Sie wehrte sich verzweifelt, zappelte, wand sich, versuchte sogar, mit den nackten Füßen zu treten, doch George hielt sie unerbittlich fest.

»Bitte, Charlotte!«, flüsterte er. »Ich kann dich nicht schützen, wenn du ein solches Aufsehen machst.«

Er zog sie ein Stück mit sich fort, drängte sie sacht mit dem Rücken gegen eine Hauswand und lehnte sich gegen sie. Namenlose Erschöpfung überkam sie, es gab keine Möglichkeit, ihm zu entkommen, er war stärker als sie und fest entschlossen, sie nicht mehr davonlaufen zu lassen. Sie lehnte den Kopf zurück und schloss die Augen, spürte seinen angespannten Körper, der sich dicht an sie presste und der so völlig anders war als Christians schwerer, weicher Leib.

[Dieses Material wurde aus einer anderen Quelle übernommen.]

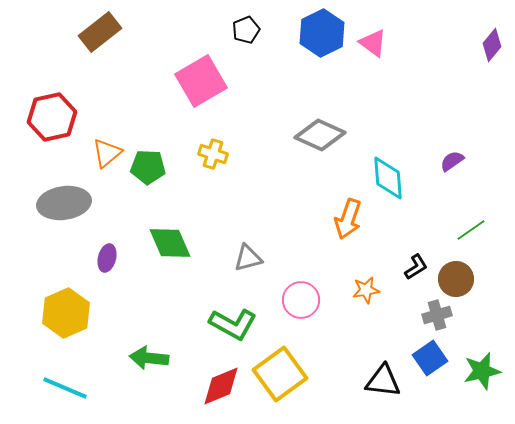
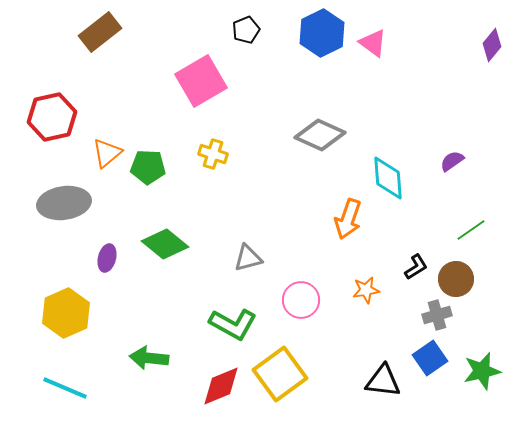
green diamond: moved 5 px left, 1 px down; rotated 27 degrees counterclockwise
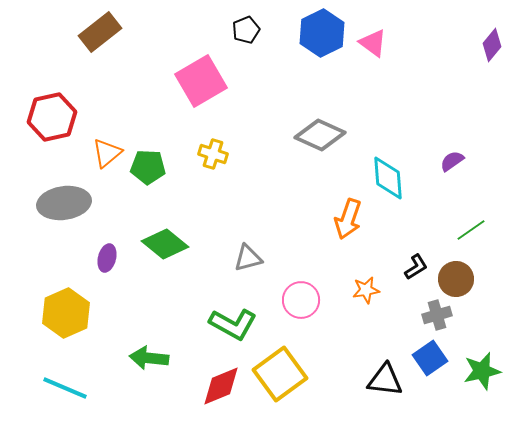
black triangle: moved 2 px right, 1 px up
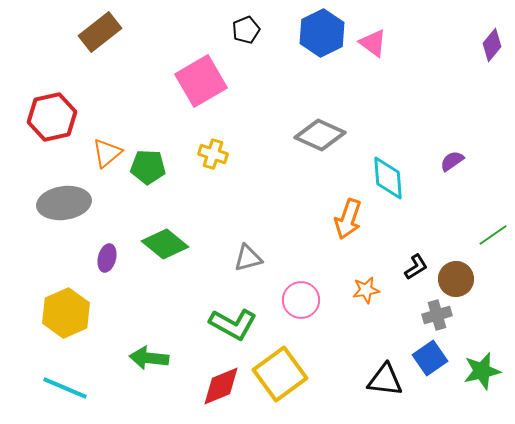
green line: moved 22 px right, 5 px down
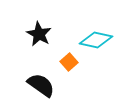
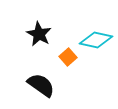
orange square: moved 1 px left, 5 px up
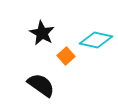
black star: moved 3 px right, 1 px up
orange square: moved 2 px left, 1 px up
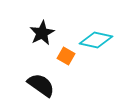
black star: rotated 15 degrees clockwise
orange square: rotated 18 degrees counterclockwise
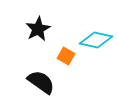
black star: moved 4 px left, 4 px up
black semicircle: moved 3 px up
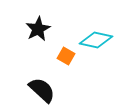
black semicircle: moved 1 px right, 8 px down; rotated 8 degrees clockwise
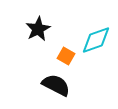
cyan diamond: rotated 32 degrees counterclockwise
black semicircle: moved 14 px right, 5 px up; rotated 16 degrees counterclockwise
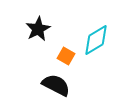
cyan diamond: rotated 12 degrees counterclockwise
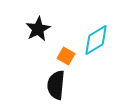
black semicircle: rotated 112 degrees counterclockwise
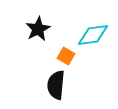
cyan diamond: moved 3 px left, 5 px up; rotated 24 degrees clockwise
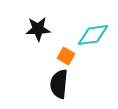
black star: rotated 25 degrees clockwise
black semicircle: moved 3 px right, 1 px up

»Ich wollte das nicht sagen, Charlotte«, flüsterte er. »Ich weiß selbst nicht, was mich überkommen hat …«

Sein heißer Atem berührte ihre Schläfe, und die Sehnsucht, die sie so lange verleugnet hatte, stieg mit ungeahnter Macht in ihr auf. Nie zuvor hatte sie einen Mann begehrt, nie hatte sie Leidenschaft erlebt, außer in ihrer Musik und in ihren Träumen. Sie wandte ihm ihr Gesicht zu und blickte in seine zusammengekniffenen, glänzenden Augen.

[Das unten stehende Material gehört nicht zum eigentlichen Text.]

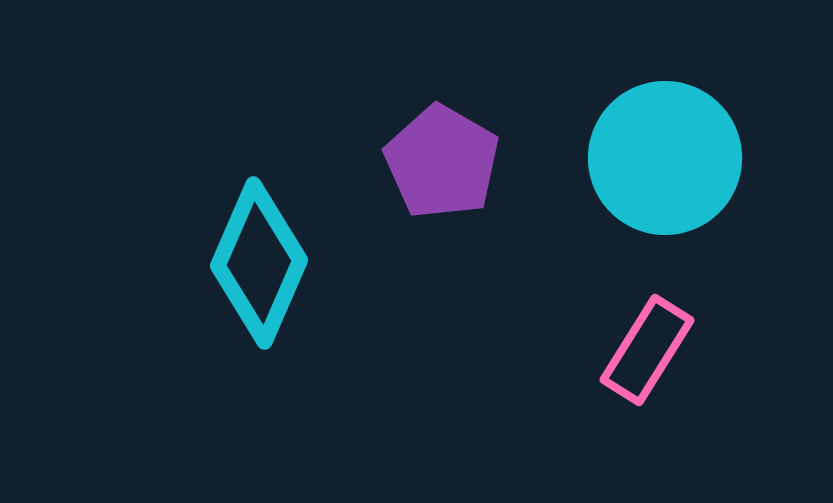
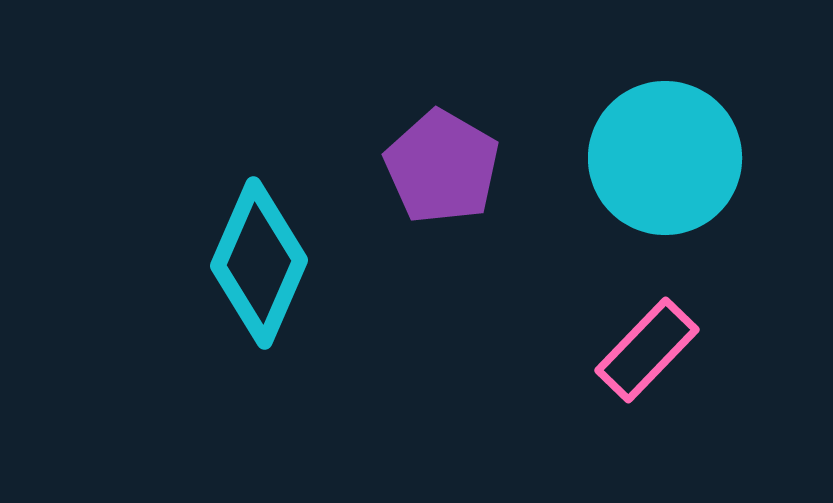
purple pentagon: moved 5 px down
pink rectangle: rotated 12 degrees clockwise
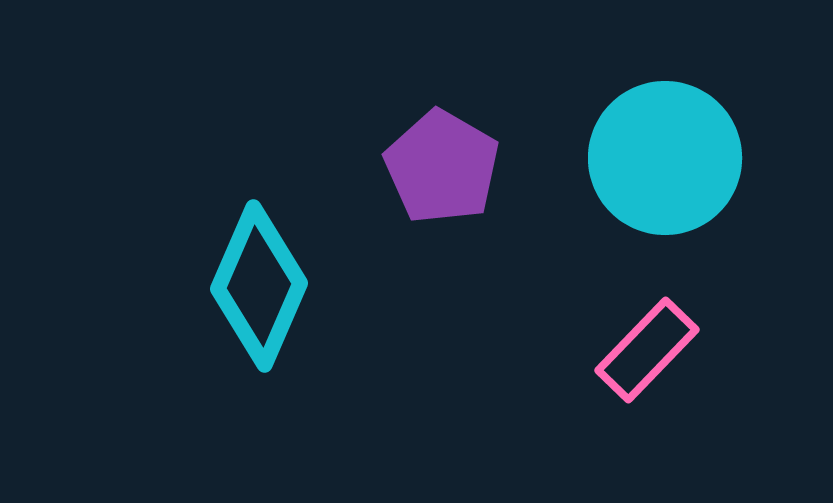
cyan diamond: moved 23 px down
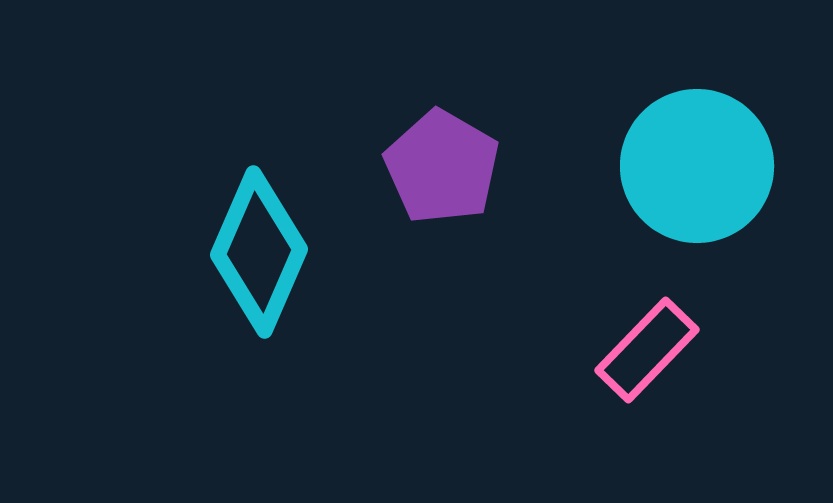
cyan circle: moved 32 px right, 8 px down
cyan diamond: moved 34 px up
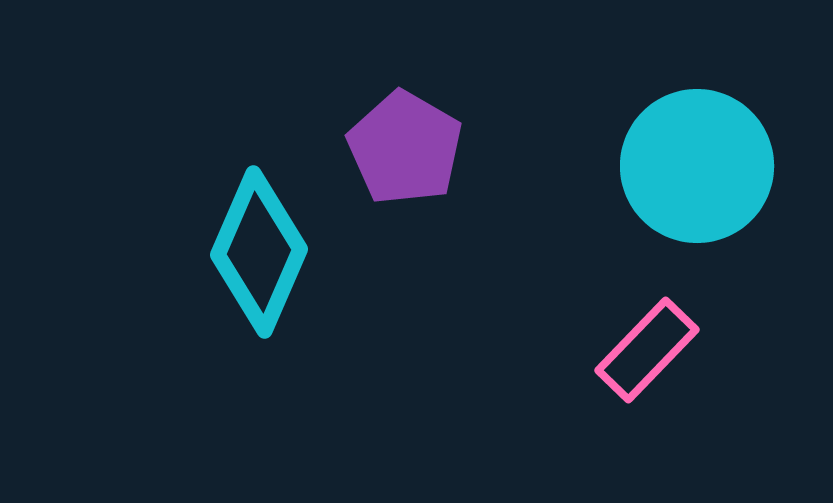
purple pentagon: moved 37 px left, 19 px up
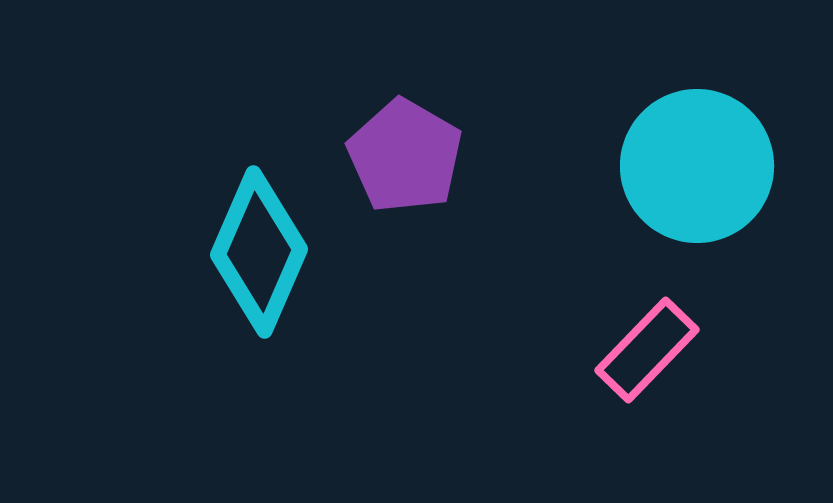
purple pentagon: moved 8 px down
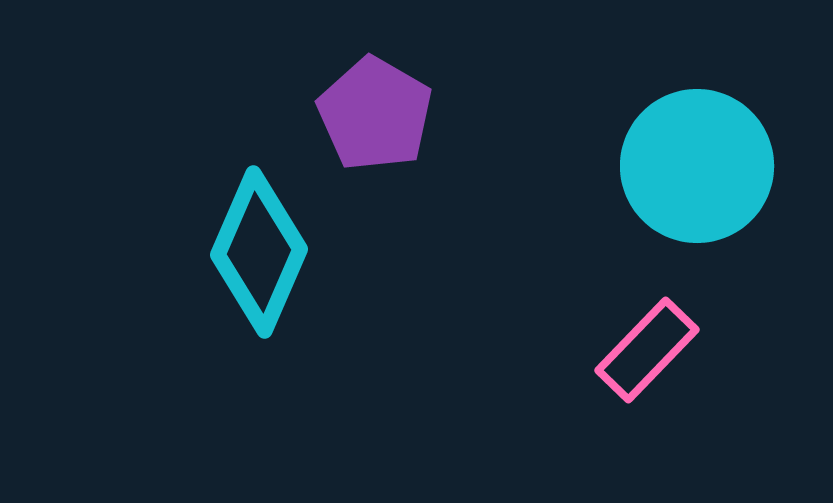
purple pentagon: moved 30 px left, 42 px up
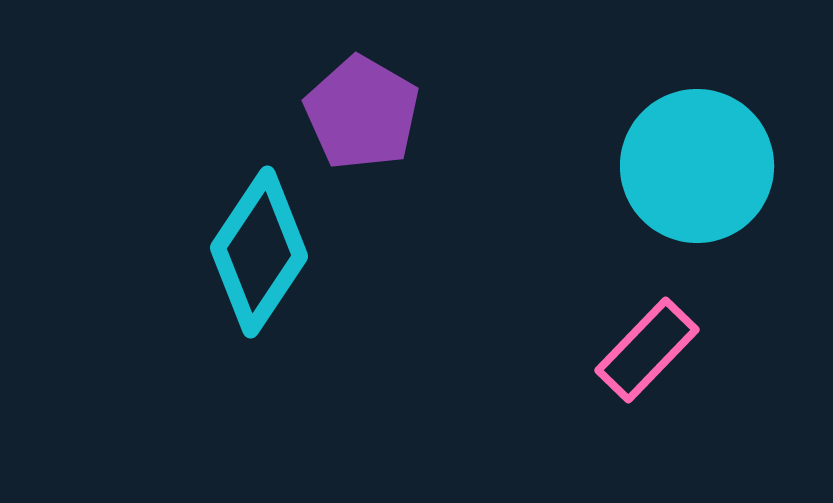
purple pentagon: moved 13 px left, 1 px up
cyan diamond: rotated 10 degrees clockwise
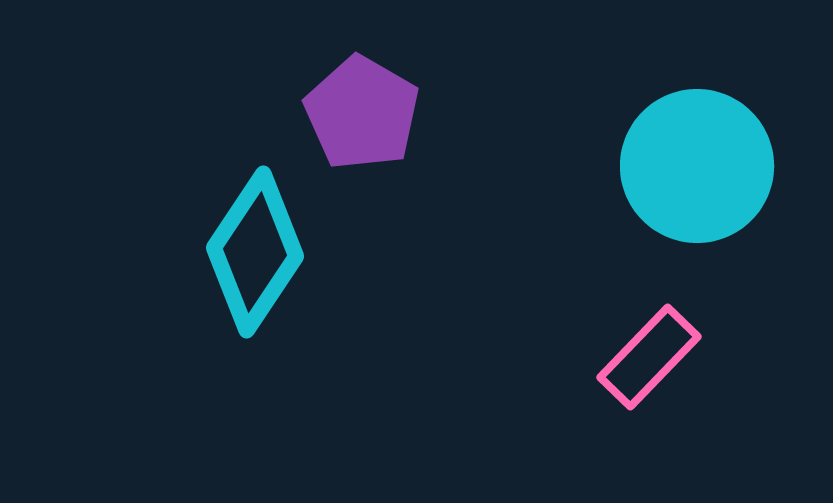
cyan diamond: moved 4 px left
pink rectangle: moved 2 px right, 7 px down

Er küsste sie. Zuerst verhalten, als könne er selbst nicht glauben, was er da tat, dann immer heftiger, berauschte sich an ihr, ließ sie seine Zunge spüren, grub die Finger in ihr Haar und flüsterte immer wieder ihren Namen. Ohne zu wissen, was sie da tat, erwiderte sie seine Liebkosungen mit verzweifelter Hast, und erst als sie langsam wieder zur Besinnung kam, begann sie, sich zu wehren.

»Das werden wir niemals wieder tun«, flüsterte sie.

Schweigend umfasste er sie mit beiden Armen, hielt sie an sich gepresst und ließ die Stirn auf ihre Schulter sinken.